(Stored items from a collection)
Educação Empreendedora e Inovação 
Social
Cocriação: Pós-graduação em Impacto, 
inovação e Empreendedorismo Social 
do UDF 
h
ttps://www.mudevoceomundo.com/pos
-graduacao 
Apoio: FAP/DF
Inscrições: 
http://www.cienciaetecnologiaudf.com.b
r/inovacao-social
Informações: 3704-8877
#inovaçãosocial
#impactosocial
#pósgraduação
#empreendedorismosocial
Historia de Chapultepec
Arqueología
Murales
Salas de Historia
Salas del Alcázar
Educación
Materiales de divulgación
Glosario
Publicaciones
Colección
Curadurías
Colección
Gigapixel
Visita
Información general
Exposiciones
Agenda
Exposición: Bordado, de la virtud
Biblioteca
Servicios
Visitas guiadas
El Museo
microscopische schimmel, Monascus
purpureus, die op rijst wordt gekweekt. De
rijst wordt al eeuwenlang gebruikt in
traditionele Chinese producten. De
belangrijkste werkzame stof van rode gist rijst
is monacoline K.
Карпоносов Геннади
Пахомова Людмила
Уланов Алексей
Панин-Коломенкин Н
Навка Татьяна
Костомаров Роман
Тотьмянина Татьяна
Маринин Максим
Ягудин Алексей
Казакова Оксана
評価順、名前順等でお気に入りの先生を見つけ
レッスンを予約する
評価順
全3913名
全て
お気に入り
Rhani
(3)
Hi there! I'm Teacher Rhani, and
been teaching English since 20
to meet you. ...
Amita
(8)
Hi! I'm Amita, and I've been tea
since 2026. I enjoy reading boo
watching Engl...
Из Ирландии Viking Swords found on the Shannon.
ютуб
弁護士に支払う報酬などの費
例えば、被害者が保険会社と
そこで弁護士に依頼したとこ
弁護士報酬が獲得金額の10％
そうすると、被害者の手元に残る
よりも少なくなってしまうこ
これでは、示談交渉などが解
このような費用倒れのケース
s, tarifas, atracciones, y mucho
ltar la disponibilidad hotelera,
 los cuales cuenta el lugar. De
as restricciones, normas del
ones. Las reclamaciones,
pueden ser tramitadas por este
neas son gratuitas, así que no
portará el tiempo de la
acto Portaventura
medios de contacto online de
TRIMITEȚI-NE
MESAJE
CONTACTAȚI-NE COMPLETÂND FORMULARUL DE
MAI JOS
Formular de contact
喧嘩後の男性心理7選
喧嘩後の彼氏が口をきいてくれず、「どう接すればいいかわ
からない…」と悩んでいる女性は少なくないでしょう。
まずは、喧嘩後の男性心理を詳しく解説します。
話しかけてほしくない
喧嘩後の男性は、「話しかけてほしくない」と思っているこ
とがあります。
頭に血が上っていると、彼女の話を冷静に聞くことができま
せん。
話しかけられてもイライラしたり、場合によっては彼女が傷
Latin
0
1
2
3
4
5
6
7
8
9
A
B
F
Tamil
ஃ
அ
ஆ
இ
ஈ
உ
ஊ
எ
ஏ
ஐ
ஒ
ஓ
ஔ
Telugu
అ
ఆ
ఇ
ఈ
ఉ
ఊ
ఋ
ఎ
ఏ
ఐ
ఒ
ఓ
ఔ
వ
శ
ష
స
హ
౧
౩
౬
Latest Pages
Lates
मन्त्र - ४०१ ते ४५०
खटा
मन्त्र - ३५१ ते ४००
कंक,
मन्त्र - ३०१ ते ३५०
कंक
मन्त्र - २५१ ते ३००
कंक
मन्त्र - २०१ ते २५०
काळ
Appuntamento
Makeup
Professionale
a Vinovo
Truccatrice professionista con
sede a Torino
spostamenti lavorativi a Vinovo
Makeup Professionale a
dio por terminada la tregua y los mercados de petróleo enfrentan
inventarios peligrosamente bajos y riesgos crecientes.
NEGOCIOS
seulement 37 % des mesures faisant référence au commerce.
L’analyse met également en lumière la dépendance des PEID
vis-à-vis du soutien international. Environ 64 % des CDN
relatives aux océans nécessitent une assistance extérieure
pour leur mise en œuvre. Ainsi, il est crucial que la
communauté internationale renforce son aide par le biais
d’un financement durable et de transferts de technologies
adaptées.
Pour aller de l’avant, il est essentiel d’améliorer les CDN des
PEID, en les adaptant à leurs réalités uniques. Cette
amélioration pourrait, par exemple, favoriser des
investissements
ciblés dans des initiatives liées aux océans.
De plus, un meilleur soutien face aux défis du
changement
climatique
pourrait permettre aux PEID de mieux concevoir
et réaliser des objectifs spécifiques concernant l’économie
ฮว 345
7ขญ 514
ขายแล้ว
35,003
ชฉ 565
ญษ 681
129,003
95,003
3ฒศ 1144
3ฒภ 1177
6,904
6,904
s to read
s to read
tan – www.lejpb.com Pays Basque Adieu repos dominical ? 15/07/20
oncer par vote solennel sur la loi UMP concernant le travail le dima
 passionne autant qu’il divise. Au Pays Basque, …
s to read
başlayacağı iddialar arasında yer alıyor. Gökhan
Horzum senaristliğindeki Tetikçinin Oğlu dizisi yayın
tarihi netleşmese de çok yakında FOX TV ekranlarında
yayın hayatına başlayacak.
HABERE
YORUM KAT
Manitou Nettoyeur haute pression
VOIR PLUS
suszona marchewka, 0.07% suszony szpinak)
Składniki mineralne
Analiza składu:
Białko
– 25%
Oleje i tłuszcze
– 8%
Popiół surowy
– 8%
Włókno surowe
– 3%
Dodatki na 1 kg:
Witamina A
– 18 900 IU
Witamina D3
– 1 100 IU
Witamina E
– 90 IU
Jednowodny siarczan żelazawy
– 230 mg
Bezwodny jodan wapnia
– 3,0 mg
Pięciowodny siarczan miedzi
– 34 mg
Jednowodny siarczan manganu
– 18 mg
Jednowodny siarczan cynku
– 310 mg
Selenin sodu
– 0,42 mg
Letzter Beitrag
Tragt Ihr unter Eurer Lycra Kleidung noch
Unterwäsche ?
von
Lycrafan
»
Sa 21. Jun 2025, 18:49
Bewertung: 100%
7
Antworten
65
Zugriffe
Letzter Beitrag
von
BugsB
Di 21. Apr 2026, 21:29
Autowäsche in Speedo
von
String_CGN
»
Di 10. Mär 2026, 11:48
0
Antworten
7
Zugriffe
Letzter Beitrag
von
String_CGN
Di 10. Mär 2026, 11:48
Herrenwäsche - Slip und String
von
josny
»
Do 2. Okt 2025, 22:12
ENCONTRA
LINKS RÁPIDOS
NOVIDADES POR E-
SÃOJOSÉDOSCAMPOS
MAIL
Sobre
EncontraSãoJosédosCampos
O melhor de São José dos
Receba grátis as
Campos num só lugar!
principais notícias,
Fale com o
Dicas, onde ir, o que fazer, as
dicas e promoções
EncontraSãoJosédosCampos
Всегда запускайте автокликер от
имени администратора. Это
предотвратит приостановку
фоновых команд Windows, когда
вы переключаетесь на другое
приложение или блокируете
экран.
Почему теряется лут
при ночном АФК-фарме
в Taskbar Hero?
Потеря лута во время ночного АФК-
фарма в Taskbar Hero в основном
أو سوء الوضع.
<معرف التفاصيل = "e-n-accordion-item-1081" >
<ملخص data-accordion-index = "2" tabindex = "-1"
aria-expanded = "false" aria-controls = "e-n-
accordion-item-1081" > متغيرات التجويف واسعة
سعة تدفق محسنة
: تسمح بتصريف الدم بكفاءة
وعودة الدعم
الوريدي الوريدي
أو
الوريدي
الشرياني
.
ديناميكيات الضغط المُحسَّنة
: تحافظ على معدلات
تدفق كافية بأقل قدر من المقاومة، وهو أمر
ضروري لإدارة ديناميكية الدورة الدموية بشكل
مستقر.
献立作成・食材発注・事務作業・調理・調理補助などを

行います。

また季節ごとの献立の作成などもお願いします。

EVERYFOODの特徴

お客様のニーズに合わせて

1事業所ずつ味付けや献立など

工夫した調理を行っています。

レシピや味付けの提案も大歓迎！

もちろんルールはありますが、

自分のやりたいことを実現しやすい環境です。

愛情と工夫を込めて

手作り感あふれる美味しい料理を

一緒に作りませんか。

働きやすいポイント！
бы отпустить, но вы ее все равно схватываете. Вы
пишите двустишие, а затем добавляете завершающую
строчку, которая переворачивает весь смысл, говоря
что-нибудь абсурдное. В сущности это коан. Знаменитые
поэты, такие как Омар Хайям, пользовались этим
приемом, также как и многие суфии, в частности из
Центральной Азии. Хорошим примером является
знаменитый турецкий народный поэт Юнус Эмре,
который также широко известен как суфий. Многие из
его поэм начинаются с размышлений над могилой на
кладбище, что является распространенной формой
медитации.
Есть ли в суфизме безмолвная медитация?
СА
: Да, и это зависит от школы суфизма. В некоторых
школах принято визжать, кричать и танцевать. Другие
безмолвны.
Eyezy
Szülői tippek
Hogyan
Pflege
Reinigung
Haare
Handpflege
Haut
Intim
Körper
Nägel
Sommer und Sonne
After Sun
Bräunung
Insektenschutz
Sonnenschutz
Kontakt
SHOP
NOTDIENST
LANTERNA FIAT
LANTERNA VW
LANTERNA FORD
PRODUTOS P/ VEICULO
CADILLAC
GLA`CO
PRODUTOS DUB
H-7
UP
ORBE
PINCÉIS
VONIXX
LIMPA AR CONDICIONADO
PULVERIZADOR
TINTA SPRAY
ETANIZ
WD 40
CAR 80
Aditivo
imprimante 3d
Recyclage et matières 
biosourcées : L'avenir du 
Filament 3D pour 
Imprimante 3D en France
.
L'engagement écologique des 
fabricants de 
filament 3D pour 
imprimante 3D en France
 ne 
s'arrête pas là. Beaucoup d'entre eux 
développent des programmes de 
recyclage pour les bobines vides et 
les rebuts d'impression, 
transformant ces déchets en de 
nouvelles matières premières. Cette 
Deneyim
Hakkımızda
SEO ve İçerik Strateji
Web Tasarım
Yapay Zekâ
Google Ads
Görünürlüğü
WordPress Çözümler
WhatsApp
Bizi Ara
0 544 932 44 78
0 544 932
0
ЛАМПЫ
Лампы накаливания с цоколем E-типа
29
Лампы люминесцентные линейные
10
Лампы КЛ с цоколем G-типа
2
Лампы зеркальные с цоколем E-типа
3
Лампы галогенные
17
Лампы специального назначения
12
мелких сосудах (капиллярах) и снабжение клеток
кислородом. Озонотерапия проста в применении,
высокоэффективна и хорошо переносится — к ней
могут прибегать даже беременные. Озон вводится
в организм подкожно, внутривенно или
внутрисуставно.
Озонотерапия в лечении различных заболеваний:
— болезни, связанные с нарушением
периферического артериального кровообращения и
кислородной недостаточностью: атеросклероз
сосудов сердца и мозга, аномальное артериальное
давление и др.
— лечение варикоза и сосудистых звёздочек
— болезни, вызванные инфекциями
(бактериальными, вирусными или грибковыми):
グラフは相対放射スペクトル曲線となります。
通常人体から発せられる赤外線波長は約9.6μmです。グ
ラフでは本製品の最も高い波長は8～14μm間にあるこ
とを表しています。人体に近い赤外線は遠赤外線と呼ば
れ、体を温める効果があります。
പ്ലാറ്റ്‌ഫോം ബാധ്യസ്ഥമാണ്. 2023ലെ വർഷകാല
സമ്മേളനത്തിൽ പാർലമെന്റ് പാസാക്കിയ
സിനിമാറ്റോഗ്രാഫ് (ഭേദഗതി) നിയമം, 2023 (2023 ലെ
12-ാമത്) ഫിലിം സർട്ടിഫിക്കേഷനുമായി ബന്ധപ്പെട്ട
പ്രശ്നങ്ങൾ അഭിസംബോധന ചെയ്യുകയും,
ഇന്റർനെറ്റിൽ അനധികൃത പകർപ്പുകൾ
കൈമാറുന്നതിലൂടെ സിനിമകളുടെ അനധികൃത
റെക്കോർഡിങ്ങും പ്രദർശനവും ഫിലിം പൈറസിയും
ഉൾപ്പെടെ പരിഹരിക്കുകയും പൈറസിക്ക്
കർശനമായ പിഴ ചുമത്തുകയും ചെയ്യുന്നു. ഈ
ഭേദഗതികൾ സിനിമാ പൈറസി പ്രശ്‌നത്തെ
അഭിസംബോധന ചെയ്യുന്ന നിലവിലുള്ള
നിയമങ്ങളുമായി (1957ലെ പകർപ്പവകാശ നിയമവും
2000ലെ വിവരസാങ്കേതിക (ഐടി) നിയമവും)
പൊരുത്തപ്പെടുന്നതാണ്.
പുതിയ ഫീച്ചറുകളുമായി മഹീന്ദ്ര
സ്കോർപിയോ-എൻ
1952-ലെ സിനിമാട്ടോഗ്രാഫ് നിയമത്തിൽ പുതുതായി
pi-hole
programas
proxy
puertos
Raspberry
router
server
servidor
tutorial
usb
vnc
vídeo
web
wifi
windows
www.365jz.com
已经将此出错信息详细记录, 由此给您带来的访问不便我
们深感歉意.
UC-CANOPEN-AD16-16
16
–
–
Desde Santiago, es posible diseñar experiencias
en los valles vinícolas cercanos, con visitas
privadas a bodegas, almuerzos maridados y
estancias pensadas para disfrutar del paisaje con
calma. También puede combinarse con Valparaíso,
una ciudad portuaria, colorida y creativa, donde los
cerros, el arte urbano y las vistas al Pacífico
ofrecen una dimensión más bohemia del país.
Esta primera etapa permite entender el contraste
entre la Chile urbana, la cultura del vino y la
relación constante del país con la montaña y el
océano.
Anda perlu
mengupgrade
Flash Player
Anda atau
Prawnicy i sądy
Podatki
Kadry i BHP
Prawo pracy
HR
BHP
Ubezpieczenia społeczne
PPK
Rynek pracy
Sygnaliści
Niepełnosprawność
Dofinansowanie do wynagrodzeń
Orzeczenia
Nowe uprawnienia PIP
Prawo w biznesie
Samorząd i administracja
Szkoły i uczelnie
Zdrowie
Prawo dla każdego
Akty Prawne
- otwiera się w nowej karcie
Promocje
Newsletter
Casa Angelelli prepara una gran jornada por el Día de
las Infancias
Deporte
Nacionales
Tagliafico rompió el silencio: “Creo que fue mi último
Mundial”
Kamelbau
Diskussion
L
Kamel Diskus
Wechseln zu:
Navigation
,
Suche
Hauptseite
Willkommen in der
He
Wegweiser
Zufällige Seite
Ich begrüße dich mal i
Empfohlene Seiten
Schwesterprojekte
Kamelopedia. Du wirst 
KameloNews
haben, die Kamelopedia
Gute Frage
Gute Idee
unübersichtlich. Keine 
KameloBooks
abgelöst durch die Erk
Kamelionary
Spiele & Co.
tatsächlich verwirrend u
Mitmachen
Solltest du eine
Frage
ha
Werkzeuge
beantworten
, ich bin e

* INSTRUCTIONS FOR THE TASK: Looking at the entries above, say how many lines contain the word "болезни". Nothing but the number is needed.

* REPLY: 2